Description of the task
Copying rule for the data below: pictures stay out, and only the lines from the one with "۱۴۰۵/۴/۱۷ ۰۸:۲۱:۱۵" down to the one with "Cadeaus meisjes 6 jaar", inclusive, are repeated exactly.

"""

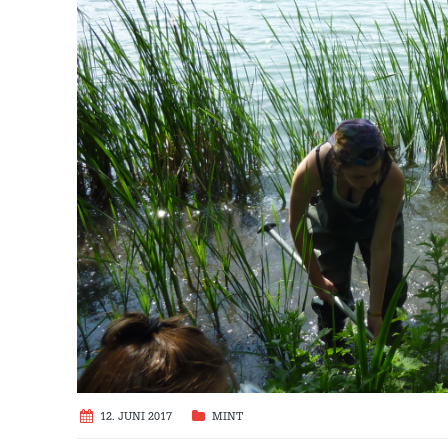
12. JUNI 2017
MINT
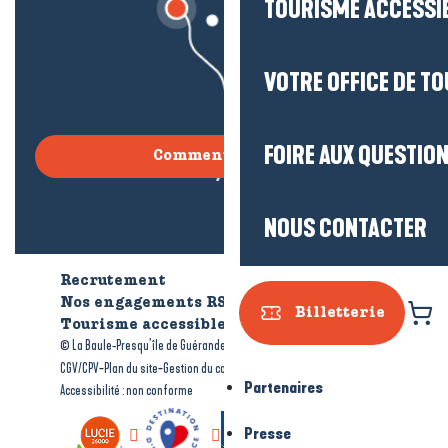
TOURISME ACCESSI
VOTRE OFFICE DE T
FOIRE AUX QUESTIO
Comment venir ?
NOUS CONTACTER
Recrutement
Qui sommes-nous ?
Nos engagements RSE
Billetterie
Tourisme accessible
Brochures
-
-
© La Baule-Presqu’île de Guérande tourisme
Mentions légales
-
-
-
CGV/CPV
Plan du site
Gestion du consentement
Partenaires
Accessibilité : non conforme
Presse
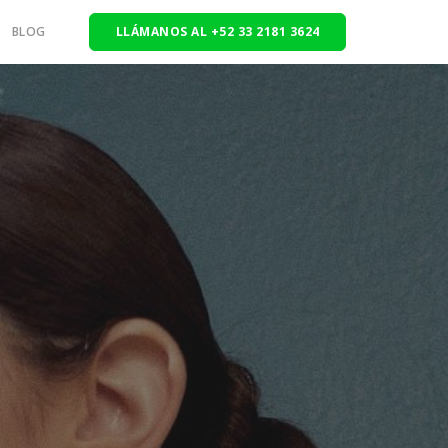
BLOG
LLÁMANOS AL +52 33 2181 3624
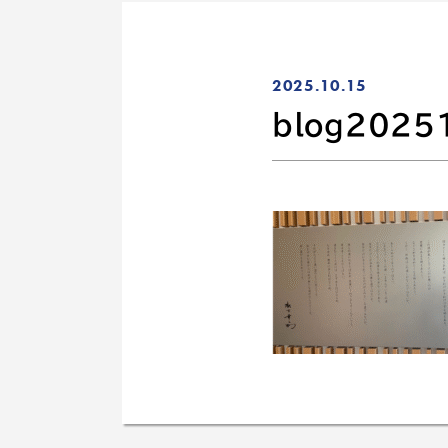
2025.10.15
blog2025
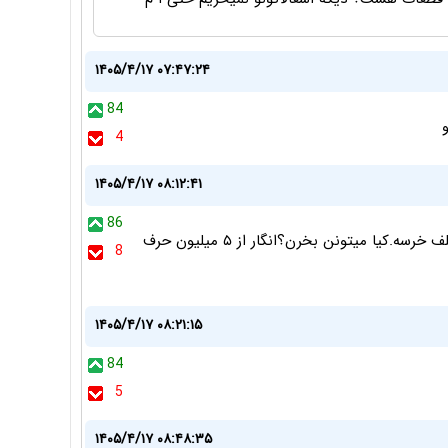
۱۴۰۵/۴/۱۷ ۰۷:۴۷:۲۴
84
4
۱۴۰۵/۴/۱۷ ۰۸:۱۲:۴۱
86
دیدید مشتری نداره دوباره تمدیدش کردید. مگه ۵ میلیارد علف خرسه.کیا میتونن بخرن؟انگار از ۵ میلیون حرف
8
۱۴۰۵/۴/۱۷ ۰۸:۲۱:۱۵
84
5
۱۴۰۵/۴/۱۷ ۰۸:۴۸:۳۵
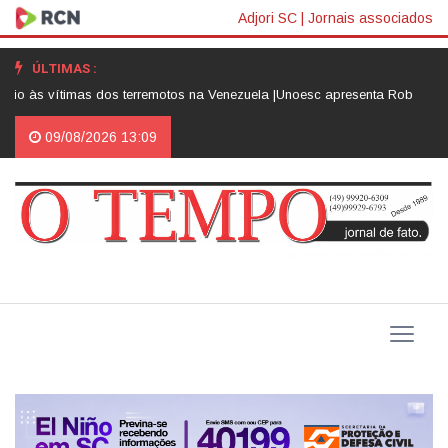
Adjori SC
|
Jornais associados
ÚLTIMAS :
vítimas dos terremotos na Venezuela |
Unoesc apresenta Robô César e ampl
09/08/2026 13:09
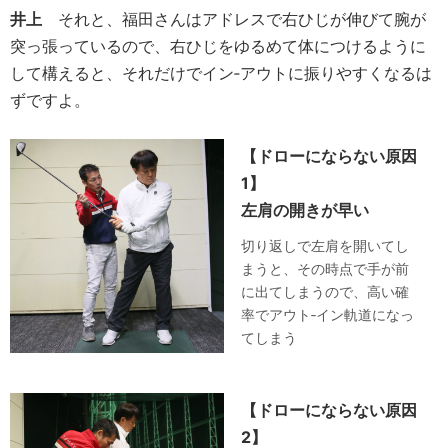
井上
それと、福田さんはアドレスで右ひじが伸びて腕が
突っ張っているので、右ひじをゆるめて体につけるように
して構えると、それだけでイン‐アウトに振りやすくなるは
ずですよ。
【ドローにならない原因
1】
左肩の開きが早い
切り返しで左肩を開いてし
まうと、その時点で手が前
に出てしまうので、高い確
率でアウト‐イン軌道になっ
てしまう
【ドローにならない原因
2】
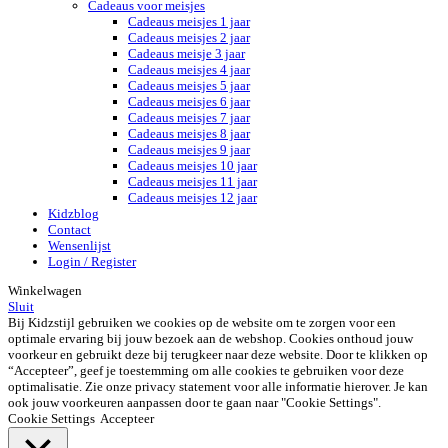
Cadeaus voor meisjes
Cadeaus meisjes 1 jaar
Cadeaus meisjes 2 jaar
Cadeaus meisje 3 jaar
Cadeaus meisjes 4 jaar
Cadeaus meisjes 5 jaar
Cadeaus meisjes 6 jaar
Cadeaus meisjes 7 jaar
Cadeaus meisjes 8 jaar
Cadeaus meisjes 9 jaar
Cadeaus meisjes 10 jaar
Cadeaus meisjes 11 jaar
Cadeaus meisjes 12 jaar
Kidzblog
Contact
Wensenlijst
Login / Register
Winkelwagen
Sluit
Bij Kidzstijl gebruiken we cookies op de website om te zorgen voor een
optimale ervaring bij jouw bezoek aan de webshop. Cookies onthoud jouw
voorkeur en gebruikt deze bij terugkeer naar deze website. Door te klikken op
“Accepteer”, geef je toestemming om alle cookies te gebruiken voor deze
optimalisatie. Zie onze privacy statement voor alle informatie hierover. Je kan
ook jouw voorkeuren aanpassen door te gaan naar "Cookie Settings".
Cookie Settings
Accepteer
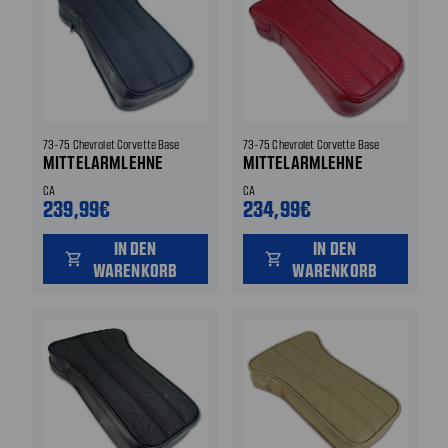
73-75 Chevrolet Corvette Base
73-75 Chevrolet Corvette Base
MITTELARMLEHNE
MITTELARMLEHNE
CA
CA
239,99€
234,99€
IN DEN
IN DEN
shopping_cart
shopping_cart
WARENKORB
WARENKORB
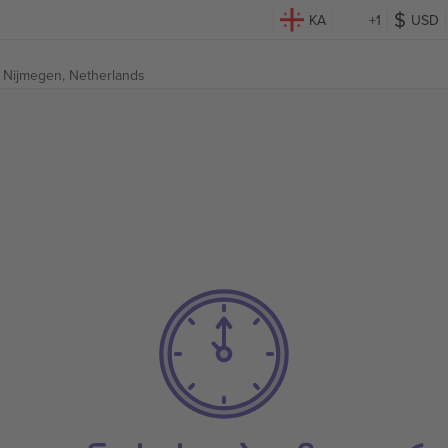
KA
+1
USD
,
Nijmegen, Netherlands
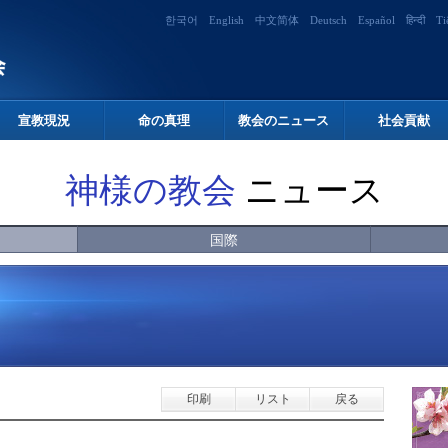
한국어
English
中文简体
Deutsch
Español
हिन्दी
Ti
宣教現況
命の真理
教会のニュース
社会貢献
神様の教会
ニュース
国際
印刷
リスト
戻る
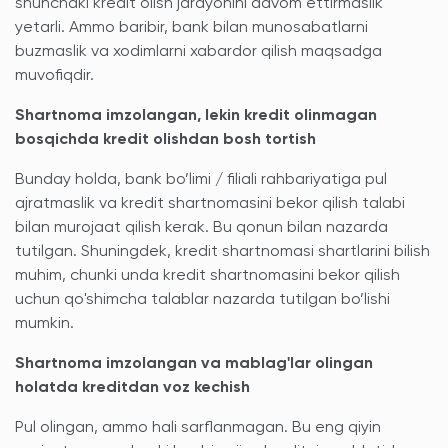
shunchaki kredit olish jarayonini davom ettirmaslik
yetarli. Ammo baribir, bank bilan munosabatlarni
buzmaslik va xodimlarni xabardor qilish maqsadga
muvofiqdir.
Shartnoma imzolangan, lekin kredit olinmagan
bosqichda kredit olishdan bosh tortish
Bunday holda, bank bo’limi / filiali rahbariyatiga pul
ajratmaslik va kredit shartnomasini bekor qilish talabi
bilan murojaat qilish kerak. Bu qonun bilan nazarda
tutilgan. Shuningdek, kredit shartnomasi shartlarini bilish
muhim, chunki unda kredit shartnomasini bekor qilish
uchun qo'shimcha talablar nazarda tutilgan bo’lishi
mumkin.
Shartnoma imzolangan va mablag'lar olingan
holatda kreditdan voz kechish
Pul olingan, ammo hali sarflanmagan. Bu eng qiyin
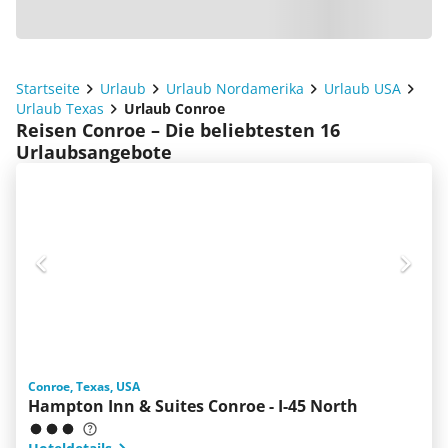
Startseite
Urlaub
Urlaub Nordamerika
Urlaub USA
Urlaub Texas
Urlaub Conroe
Reisen Conroe – Die beliebtesten 16
Urlaubsangebote
Conroe, Texas, USA
Hampton Inn & Suites Conroe - I-45 North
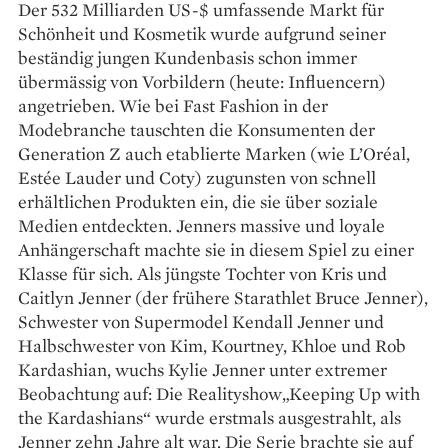
Der 532 Milliarden US-$ umfassende Markt für
Schönheit und Kosmetik wurde aufgrund seiner
beständig jungen Kundenbasis schon immer
übermässig von Vorbildern (heute: Influencern)
angetrieben. Wie bei Fast Fashion in der
Modebranche tauschten die Konsumenten der
Generation Z auch etablierte Marken (wie L’Oréal,
Estée Lauder und Coty) zugunsten von schnell
erhältlichen Produkten ein, die sie über soziale
Medien entdeckten. ­Jenners massive und loya­­le
Anhängerschaft machte sie in diesem Spiel zu einer
Klasse für sich. Als jüngste Tochter von Kris und
Caitlyn Jenner (der frühere Starathlet Bruce Jenner),
Schwester von Supermodel Kendall Jenner und
Halbschwester von Kim, Kourtney, Khloe und Rob
Karda­shian, wuchs Kylie Jenner unter extremer
Beobachtung auf: Die Reality­show„Keeping Up with
the Kardashians“ wurde erstmals ausgestrahlt, als
Jenner zehn Jahre alt war. Die Serie brachte sie auf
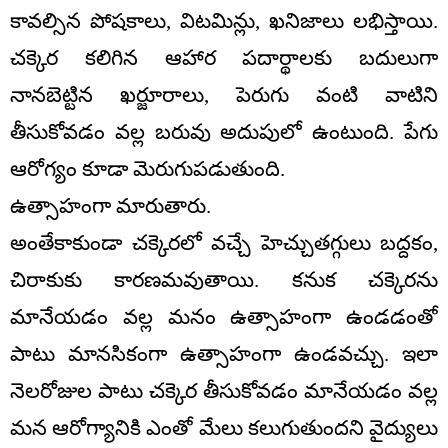
కావ‌ల్సిన పోష‌కాలు, విట‌మిన్లు, ఖ‌నిజాలు ల‌భిస్తాయి.
చ‌క్కెర క‌లిగిన ఆహార ప‌దార్థాల‌కు బ‌దులుగా
నాన‌బెట్టిన ఖ‌ర్జూరాలు, పెరుగు వంటి వాటిని
తీసుకోవ‌డం వ‌ల్ల బ‌రువు అదుపులో ఉంటుంది. పేగు
ఆరోగ్యం కూడా మెరుగుప‌డుతుంది.
ఉత్సాహంగా మారుతారు.
అంతేకాకుండా చ‌క్కెర‌లో వ‌చ్చే హెచ్చుత‌గ్గులు బ‌ద్ద‌కం,
చిరాకుకు కార‌ణ‌మ‌వుతాయి. క‌నుక చ‌క్కెర‌ను
మానేయ‌డం వ‌ల్ల మ‌నం ఉత్సాహంగా ఉండ‌డంతో
పాటు మాన‌సికంగా ఉత్సాహంగా ఉండ‌వ‌చ్చు. ఇలా
నెల‌రోజుల పాటు చ‌క్కెర తీసుకోవ‌డం మానేయ‌డం వ‌ల్ల
మ‌న ఆరోగ్యానికి ఎంతో మేలు క‌లుగుతుందని వైద్యులు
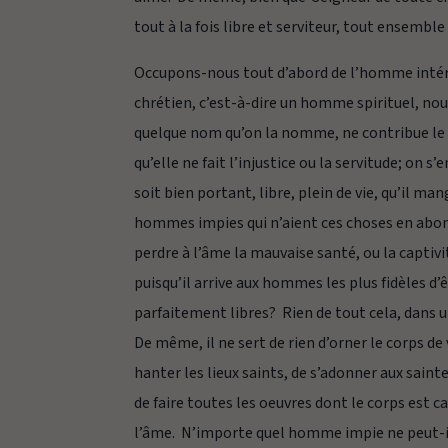
tout à la fois libre et serviteur, tout ensembl
Occupons-nous tout d’abord de l’homme intérie
chrétien, c’est-à-dire un homme spirituel, nouv
quelque nom qu’on la nomme, ne contribue le m
qu’elle ne fait l’injustice ou la servitude; on 
soit bien portant, libre, plein de vie, qu’il man
hommes impies qui n’aient ces choses en abond
perdre à l’âme la mauvaise santé, ou la captivit
puisqu’il arrive aux hommes les plus fidèles d’
parfaitement libres? Rien de tout cela, dans un
De même, il ne sert de rien d’orner le corps 
hanter les lieux saints, de s’adonner aux saint
de faire toutes les oeuvres dont le corps est cap
l’âme. N’importe quel homme impie ne peut-il pa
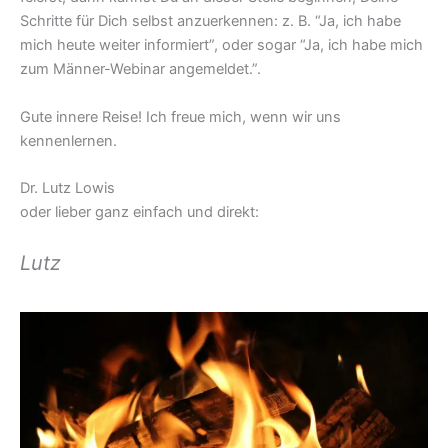
Schritte für Dich selbst anzuerkennen: z. B. “Ja, ich habe
mich heute weiter informiert”, oder sogar “Ja, ich habe mich
zum Männer-Webinar angemeldet.”.
Gute innere Reise! Ich freue mich, wenn wir uns
kennenlernen.
Dr. Lutz Lowis
oder lieber ganz einfach und direkt:
Lutz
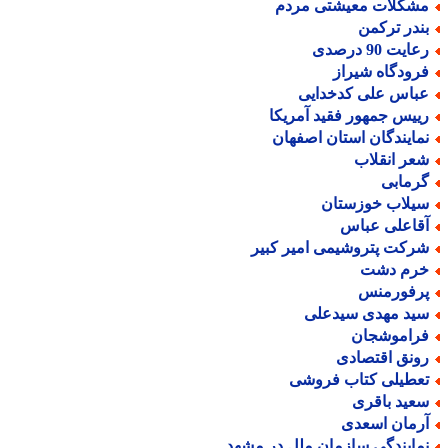
شکلات معیشتی مردم
ندر ترکمن
ایت 90 درصدی
رودگاه شیراز
باس علی کدخدایی
ییس جمهور فقید آمریکا
مایندگان استان اصفهان
عر انقلاب
رمابی
یلاب خوزستان
قاعلی عباس
رکت پتروشیمی امیر کبیر
رم دشت
رفورمنس
ید مهدی سیدعلی
راموشجان
ونق اقتصادی
عطیلی کتاب فروشی
عید باقری
رمان اسعدی
مایندگی سازمان ملل در مشهد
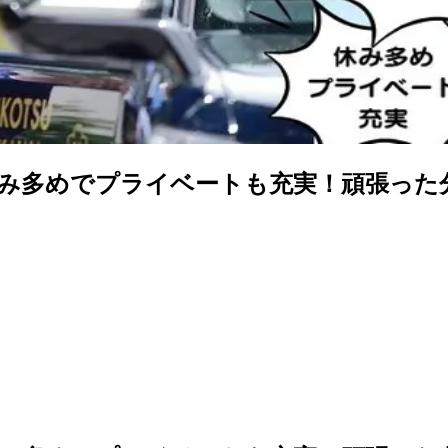
休み多めでプライベートも充実！頑張った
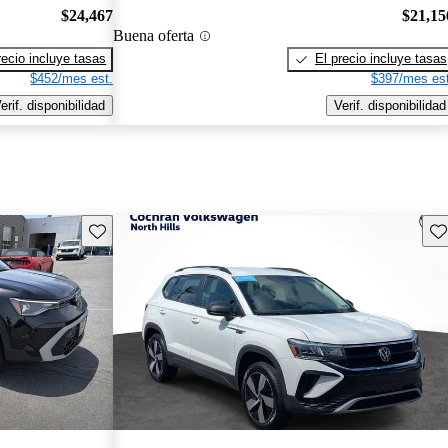
$24,467
$21,15
Buena oferta
recio incluye tasas
El precio incluye tasas
$452/mes est.
$397/mes est
erif. disponibilidad
Verif. disponibilidad
Guarda este Aviso
Gu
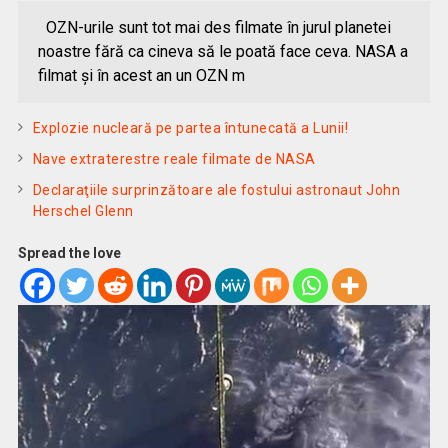
OZN-urile sunt tot mai des filmate în jurul planetei
noastre fără ca cineva să le poată face ceva. NASA a
filmat şi în acest an un OZN m
Explozie nucleară pe partea întunecată a Lunii!
Nave extraterestre reale filmate de NASA
Declaraţiile surprinzătoare ale fostului astronaut John
Herschel Glenn
Spread the love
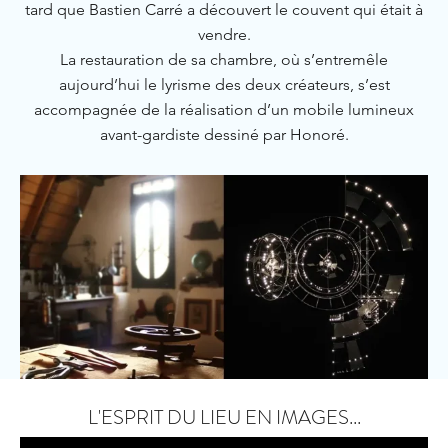
tard que Bastien Carré a découvert le couvent qui était à
vendre.
La restauration de sa chambre, où s’entremêle
aujourd’hui le lyrisme des deux créateurs, s’est
accompagnée de la réalisation d’un mobile lumineux
avant-gardiste dessiné par Honoré.
L'ESPRIT DU LIEU EN IMAGES...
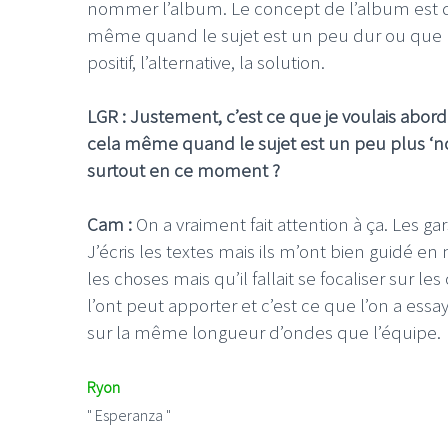
nommer l’album. Le concept de l’album est q
même quand le sujet est un peu dur ou que l’
positif, l’alternative, la solution.
LGR : Justement, c’est ce que je voulais abord
cela même quand le sujet est un peu plus ‘noi
surtout en ce moment ?
Cam :
On a vraiment fait attention à ça. Les g
J’écris les textes mais ils m’ont bien guidé en
les choses mais qu’il fallait se focaliser sur le
l’ont peut apporter et c’est ce que l’on a essayé
sur la même longueur d’ondes que l’équipe.
Ryon
" Esperanza "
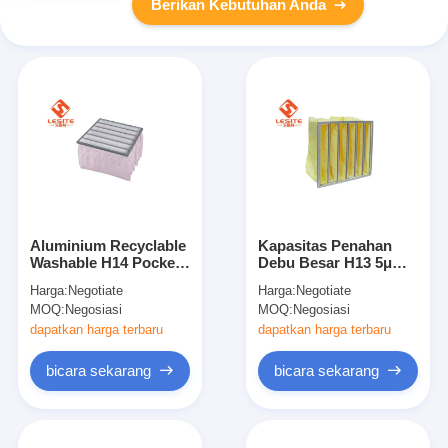
Berikan Kebutuhan Anda
Aluminium Recyclable
Kapasitas Penahan
Washable H14 Pocket
Debu Besar H13 5μM
Bag Filter Udara
Filter Tas Aluminium
Harga:
Negotiate
Harga:
Negotiate
Warna Pink
Kuning
MOQ:
Negosiasi
MOQ:
Negosiasi
dapatkan harga terbaru
dapatkan harga terbaru
bicara sekarang
bicara sekarang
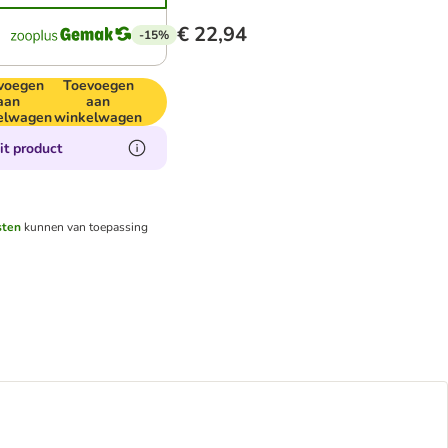
€ 22,94
-15%
voegen
Toevoegen
aan
aan
elwagen
winkelwagen
it product
sten
kunnen van toepassing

"""

Response to the exercise
۱۴۰۵/۴/۱۷ ۰۸:۲۱:۱۵
84
5
۱۴۰۵/۴/۱۷ ۰۸:۴۸:۳۵
Adjori SC
|
Jornais associados
ÚLTIMAS :
vítimas dos terremotos na Venezuela |
Unoesc apresenta Robô César e ampl
09/08/2026 13:09
井上
それと、福田さんはアドレスで右ひじが伸びて腕が
突っ張っているので、右ひじをゆるめて体につけるように
して構えると、それだけでイン‐アウトに振りやすくなるは
ずですよ。
【ドローにならない原因
1】
左肩の開きが早い
切り返しで左肩を開いてし
まうと、その時点で手が前
に出てしまうので、高い確
率でアウト‐イン軌道になっ
てしまう
【ドローにならない原因
2】
Cadeaus voor meisjes
Cadeaus meisjes 1 jaar
Cadeaus meisjes 2 jaar
Cadeaus meisje 3 jaar
Cadeaus meisjes 4 jaar
Cadeaus meisjes 5 jaar
Cadeaus meisjes 6 jaar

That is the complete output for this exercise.